Data supplied: Begin
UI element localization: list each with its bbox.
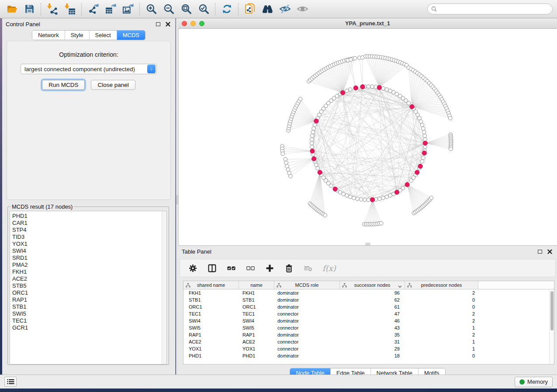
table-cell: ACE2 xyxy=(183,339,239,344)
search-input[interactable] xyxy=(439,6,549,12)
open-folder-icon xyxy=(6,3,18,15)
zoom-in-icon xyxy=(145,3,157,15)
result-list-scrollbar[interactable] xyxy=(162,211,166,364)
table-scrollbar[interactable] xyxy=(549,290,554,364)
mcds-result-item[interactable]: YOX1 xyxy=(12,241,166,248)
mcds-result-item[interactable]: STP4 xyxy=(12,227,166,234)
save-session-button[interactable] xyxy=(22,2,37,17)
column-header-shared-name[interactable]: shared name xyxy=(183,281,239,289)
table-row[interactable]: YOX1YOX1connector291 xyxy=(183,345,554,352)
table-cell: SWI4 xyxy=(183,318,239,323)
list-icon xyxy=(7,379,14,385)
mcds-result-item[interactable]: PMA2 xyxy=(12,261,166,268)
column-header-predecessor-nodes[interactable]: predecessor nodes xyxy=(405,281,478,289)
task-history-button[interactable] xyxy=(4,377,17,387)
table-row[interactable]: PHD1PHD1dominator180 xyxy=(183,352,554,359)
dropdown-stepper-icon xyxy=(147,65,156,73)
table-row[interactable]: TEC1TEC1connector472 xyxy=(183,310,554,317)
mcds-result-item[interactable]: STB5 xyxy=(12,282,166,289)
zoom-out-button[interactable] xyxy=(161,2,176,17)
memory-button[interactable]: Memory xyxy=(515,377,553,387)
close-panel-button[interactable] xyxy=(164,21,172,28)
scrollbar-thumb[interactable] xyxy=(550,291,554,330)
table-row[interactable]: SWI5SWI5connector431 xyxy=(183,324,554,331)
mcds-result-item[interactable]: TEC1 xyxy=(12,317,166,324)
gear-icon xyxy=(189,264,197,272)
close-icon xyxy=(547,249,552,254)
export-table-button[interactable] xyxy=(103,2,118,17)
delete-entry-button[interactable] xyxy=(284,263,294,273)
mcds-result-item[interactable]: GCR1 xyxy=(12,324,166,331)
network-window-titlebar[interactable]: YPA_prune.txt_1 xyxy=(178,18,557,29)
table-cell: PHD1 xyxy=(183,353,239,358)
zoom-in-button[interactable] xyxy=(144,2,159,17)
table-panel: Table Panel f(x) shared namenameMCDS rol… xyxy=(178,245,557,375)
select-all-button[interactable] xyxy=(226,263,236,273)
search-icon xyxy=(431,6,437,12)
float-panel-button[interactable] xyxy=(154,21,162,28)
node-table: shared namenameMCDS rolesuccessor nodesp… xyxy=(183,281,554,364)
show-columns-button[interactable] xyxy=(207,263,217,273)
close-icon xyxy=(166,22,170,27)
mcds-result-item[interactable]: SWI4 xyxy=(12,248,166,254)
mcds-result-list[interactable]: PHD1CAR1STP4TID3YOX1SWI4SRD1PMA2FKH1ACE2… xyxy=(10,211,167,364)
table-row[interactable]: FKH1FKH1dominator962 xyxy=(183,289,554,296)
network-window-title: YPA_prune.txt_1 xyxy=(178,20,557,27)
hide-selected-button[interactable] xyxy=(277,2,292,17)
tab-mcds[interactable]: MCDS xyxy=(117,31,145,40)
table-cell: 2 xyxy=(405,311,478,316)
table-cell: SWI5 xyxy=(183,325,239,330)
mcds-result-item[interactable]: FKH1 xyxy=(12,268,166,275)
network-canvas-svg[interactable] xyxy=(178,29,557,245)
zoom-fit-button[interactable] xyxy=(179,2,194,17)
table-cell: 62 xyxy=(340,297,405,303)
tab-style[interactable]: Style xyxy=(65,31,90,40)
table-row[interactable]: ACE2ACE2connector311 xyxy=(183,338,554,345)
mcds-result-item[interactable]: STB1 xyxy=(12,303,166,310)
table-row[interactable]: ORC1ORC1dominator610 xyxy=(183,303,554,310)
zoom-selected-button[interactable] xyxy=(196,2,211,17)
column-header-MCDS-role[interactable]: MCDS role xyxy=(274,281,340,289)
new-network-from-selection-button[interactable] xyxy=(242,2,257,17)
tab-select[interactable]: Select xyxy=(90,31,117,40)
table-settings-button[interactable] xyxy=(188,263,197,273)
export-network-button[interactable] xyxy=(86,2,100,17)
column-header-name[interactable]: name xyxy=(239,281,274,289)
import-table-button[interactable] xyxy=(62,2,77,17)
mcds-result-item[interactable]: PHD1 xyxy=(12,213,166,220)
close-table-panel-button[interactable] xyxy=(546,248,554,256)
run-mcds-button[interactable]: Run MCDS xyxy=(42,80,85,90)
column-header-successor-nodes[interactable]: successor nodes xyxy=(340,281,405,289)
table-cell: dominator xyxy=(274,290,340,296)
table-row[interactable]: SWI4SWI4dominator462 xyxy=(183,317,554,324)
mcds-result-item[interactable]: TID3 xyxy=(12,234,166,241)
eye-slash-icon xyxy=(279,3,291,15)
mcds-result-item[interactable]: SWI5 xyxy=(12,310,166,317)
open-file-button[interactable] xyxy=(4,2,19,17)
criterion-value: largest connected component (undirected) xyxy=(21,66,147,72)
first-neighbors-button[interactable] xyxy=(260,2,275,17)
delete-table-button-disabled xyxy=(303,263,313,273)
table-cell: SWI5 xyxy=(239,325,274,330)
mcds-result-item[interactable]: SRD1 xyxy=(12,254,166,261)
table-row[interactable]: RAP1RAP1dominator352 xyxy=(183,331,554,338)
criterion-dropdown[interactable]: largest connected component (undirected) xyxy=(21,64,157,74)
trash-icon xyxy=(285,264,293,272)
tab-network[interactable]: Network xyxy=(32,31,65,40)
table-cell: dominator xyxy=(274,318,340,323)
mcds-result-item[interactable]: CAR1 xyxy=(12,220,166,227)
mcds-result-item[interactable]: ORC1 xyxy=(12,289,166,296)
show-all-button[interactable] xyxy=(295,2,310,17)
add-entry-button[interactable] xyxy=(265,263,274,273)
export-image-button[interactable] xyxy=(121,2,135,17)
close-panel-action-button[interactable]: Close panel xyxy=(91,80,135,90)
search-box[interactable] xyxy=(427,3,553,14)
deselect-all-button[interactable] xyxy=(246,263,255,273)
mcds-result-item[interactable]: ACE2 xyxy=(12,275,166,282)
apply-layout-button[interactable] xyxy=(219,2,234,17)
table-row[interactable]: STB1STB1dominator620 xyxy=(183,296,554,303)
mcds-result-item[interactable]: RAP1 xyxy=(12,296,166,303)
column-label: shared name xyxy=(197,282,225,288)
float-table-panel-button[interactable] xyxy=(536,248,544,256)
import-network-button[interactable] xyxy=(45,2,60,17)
Data supplied: End
> _What you have to do_: Set the material down exactly, images excluded.

> _Result_:
UI element localization: list each with its bbox.
table-cell: ACE2 xyxy=(183,339,239,344)
search-input[interactable] xyxy=(439,6,549,12)
open-folder-icon xyxy=(6,3,18,15)
zoom-in-icon xyxy=(145,3,157,15)
result-list-scrollbar[interactable] xyxy=(162,211,166,364)
table-scrollbar[interactable] xyxy=(549,290,554,364)
mcds-result-item[interactable]: YOX1 xyxy=(12,241,166,248)
mcds-result-item[interactable]: STP4 xyxy=(12,227,166,234)
save-session-button[interactable] xyxy=(22,2,37,17)
column-header-shared-name[interactable]: shared name xyxy=(183,281,239,289)
table-row[interactable]: YOX1YOX1connector291 xyxy=(183,345,554,352)
table-cell: SWI4 xyxy=(183,318,239,323)
list-icon xyxy=(7,379,14,385)
mcds-result-item[interactable]: PMA2 xyxy=(12,261,166,268)
column-header-predecessor-nodes[interactable]: predecessor nodes xyxy=(405,281,478,289)
task-history-button[interactable] xyxy=(4,377,17,387)
table-row[interactable]: PHD1PHD1dominator180 xyxy=(183,352,554,359)
dropdown-stepper-icon xyxy=(147,65,156,73)
table-row[interactable]: TEC1TEC1connector472 xyxy=(183,310,554,317)
mcds-result-item[interactable]: STB5 xyxy=(12,282,166,289)
zoom-out-button[interactable] xyxy=(161,2,176,17)
memory-button[interactable]: Memory xyxy=(515,377,553,387)
close-panel-button[interactable] xyxy=(164,21,172,28)
scrollbar-thumb[interactable] xyxy=(550,291,554,330)
table-row[interactable]: SWI5SWI5connector431 xyxy=(183,324,554,331)
mcds-result-item[interactable]: TEC1 xyxy=(12,317,166,324)
gear-icon xyxy=(189,264,197,272)
close-icon xyxy=(547,249,552,254)
export-table-button[interactable] xyxy=(103,2,118,17)
delete-entry-button[interactable] xyxy=(284,263,294,273)
mcds-result-item[interactable]: GCR1 xyxy=(12,324,166,331)
network-window-titlebar[interactable]: YPA_prune.txt_1 xyxy=(178,18,557,29)
table-cell: PHD1 xyxy=(183,353,239,358)
zoom-in-button[interactable] xyxy=(144,2,159,17)
table-panel: Table Panel f(x) shared namenameMCDS rol… xyxy=(178,245,557,375)
select-all-button[interactable] xyxy=(226,263,236,273)
search-icon xyxy=(431,6,437,12)
float-panel-button[interactable] xyxy=(154,21,162,28)
node-table: shared namenameMCDS rolesuccessor nodesp… xyxy=(183,281,554,364)
show-columns-button[interactable] xyxy=(207,263,217,273)
close-icon xyxy=(166,22,170,27)
mcds-result-item[interactable]: SWI4 xyxy=(12,248,166,254)
mcds-result-list[interactable]: PHD1CAR1STP4TID3YOX1SWI4SRD1PMA2FKH1ACE2… xyxy=(10,211,167,364)
table-row[interactable]: FKH1FKH1dominator962 xyxy=(183,289,554,296)
network-window-title: YPA_prune.txt_1 xyxy=(178,20,557,27)
hide-selected-button[interactable] xyxy=(277,2,292,17)
tab-mcds[interactable]: MCDS xyxy=(117,31,145,40)
table-cell: 2 xyxy=(405,311,478,316)
table-cell: SWI5 xyxy=(183,325,239,330)
mcds-result-item[interactable]: FKH1 xyxy=(12,268,166,275)
network-canvas-svg[interactable] xyxy=(178,29,557,245)
zoom-fit-button[interactable] xyxy=(179,2,194,17)
table-cell: 62 xyxy=(340,297,405,303)
tab-style[interactable]: Style xyxy=(65,31,90,40)
table-row[interactable]: ACE2ACE2connector311 xyxy=(183,338,554,345)
mcds-result-item[interactable]: STB1 xyxy=(12,303,166,310)
table-row[interactable]: ORC1ORC1dominator610 xyxy=(183,303,554,310)
zoom-selected-button[interactable] xyxy=(196,2,211,17)
column-header-MCDS-role[interactable]: MCDS role xyxy=(274,281,340,289)
new-network-from-selection-button[interactable] xyxy=(242,2,257,17)
tab-select[interactable]: Select xyxy=(90,31,117,40)
table-settings-button[interactable] xyxy=(188,263,197,273)
export-network-button[interactable] xyxy=(86,2,100,17)
column-header-name[interactable]: name xyxy=(239,281,274,289)
import-table-button[interactable] xyxy=(62,2,77,17)
mcds-result-item[interactable]: PHD1 xyxy=(12,213,166,220)
close-table-panel-button[interactable] xyxy=(546,248,554,256)
run-mcds-button[interactable]: Run MCDS xyxy=(42,80,85,90)
column-header-successor-nodes[interactable]: successor nodes xyxy=(340,281,405,289)
table-cell: dominator xyxy=(274,290,340,296)
table-row[interactable]: SWI4SWI4dominator462 xyxy=(183,317,554,324)
mcds-result-item[interactable]: TID3 xyxy=(12,234,166,241)
eye-slash-icon xyxy=(279,3,291,15)
mcds-result-item[interactable]: SWI5 xyxy=(12,310,166,317)
open-file-button[interactable] xyxy=(4,2,19,17)
criterion-value: largest connected component (undirected) xyxy=(21,66,147,72)
first-neighbors-button[interactable] xyxy=(260,2,275,17)
delete-table-button-disabled xyxy=(303,263,313,273)
table-cell: SWI5 xyxy=(239,325,274,330)
mcds-result-item[interactable]: SRD1 xyxy=(12,254,166,261)
table-row[interactable]: RAP1RAP1dominator352 xyxy=(183,331,554,338)
criterion-dropdown[interactable]: largest connected component (undirected) xyxy=(21,64,157,74)
trash-icon xyxy=(285,264,293,272)
tab-network[interactable]: Network xyxy=(32,31,65,40)
table-cell: dominator xyxy=(274,318,340,323)
mcds-result-item[interactable]: CAR1 xyxy=(12,220,166,227)
mcds-result-item[interactable]: ORC1 xyxy=(12,289,166,296)
show-all-button[interactable] xyxy=(295,2,310,17)
add-entry-button[interactable] xyxy=(265,263,274,273)
export-image-button[interactable] xyxy=(121,2,135,17)
close-panel-action-button[interactable]: Close panel xyxy=(91,80,135,90)
search-box[interactable] xyxy=(427,3,553,14)
deselect-all-button[interactable] xyxy=(246,263,255,273)
mcds-result-item[interactable]: ACE2 xyxy=(12,275,166,282)
apply-layout-button[interactable] xyxy=(219,2,234,17)
table-row[interactable]: STB1STB1dominator620 xyxy=(183,296,554,303)
mcds-result-item[interactable]: RAP1 xyxy=(12,296,166,303)
column-label: shared name xyxy=(197,282,225,288)
float-table-panel-button[interactable] xyxy=(536,248,544,256)
import-network-button[interactable] xyxy=(45,2,60,17)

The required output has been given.